§ **Task to complete**
Pictures do not belong in the copy. Output exactly the lines from the one containing "駅利用可】爆サイ・5ch・ホスラブ等の掲示板やネット上の" to the end of the listing below.

§ **Material for this task**
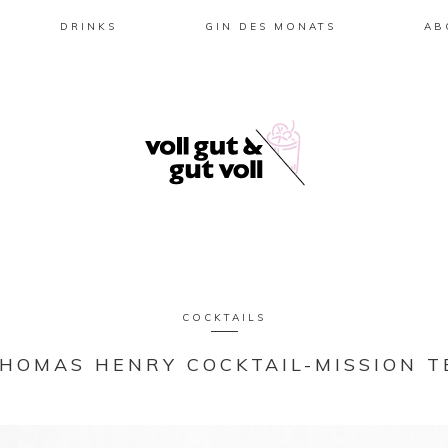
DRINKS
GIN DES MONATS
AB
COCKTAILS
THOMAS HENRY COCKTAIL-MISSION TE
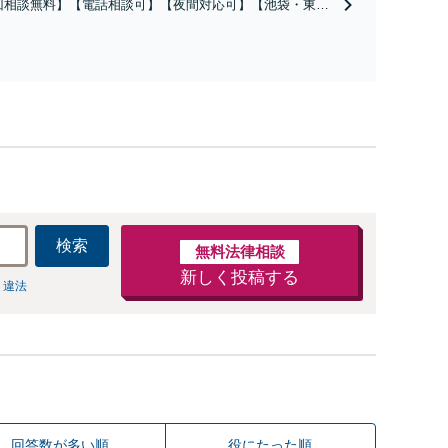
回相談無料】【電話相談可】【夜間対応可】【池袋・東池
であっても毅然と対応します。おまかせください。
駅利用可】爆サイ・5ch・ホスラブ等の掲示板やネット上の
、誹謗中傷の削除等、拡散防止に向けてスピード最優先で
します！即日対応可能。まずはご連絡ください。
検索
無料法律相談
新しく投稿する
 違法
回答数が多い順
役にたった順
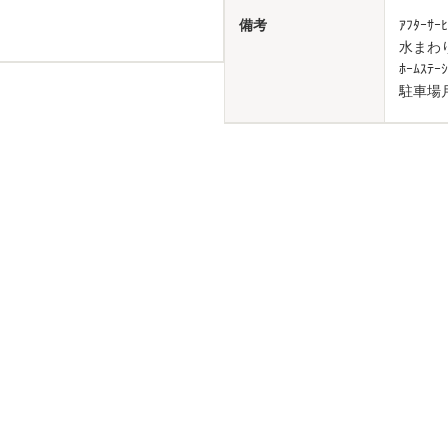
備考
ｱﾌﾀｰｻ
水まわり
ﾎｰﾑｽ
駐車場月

§ **Task response**
駅利用可】爆サイ・5ch・ホスラブ等の掲示板やネット上の
、誹謗中傷の削除等、拡散防止に向けてスピード最優先で
します！即日対応可能。まずはご連絡ください。
検索
無料法律相談
新しく投稿する
 違法
回答数が多い順
役にたった順
備考
ｱﾌﾀｰｻ
水まわり
ﾎｰﾑｽ
駐車場月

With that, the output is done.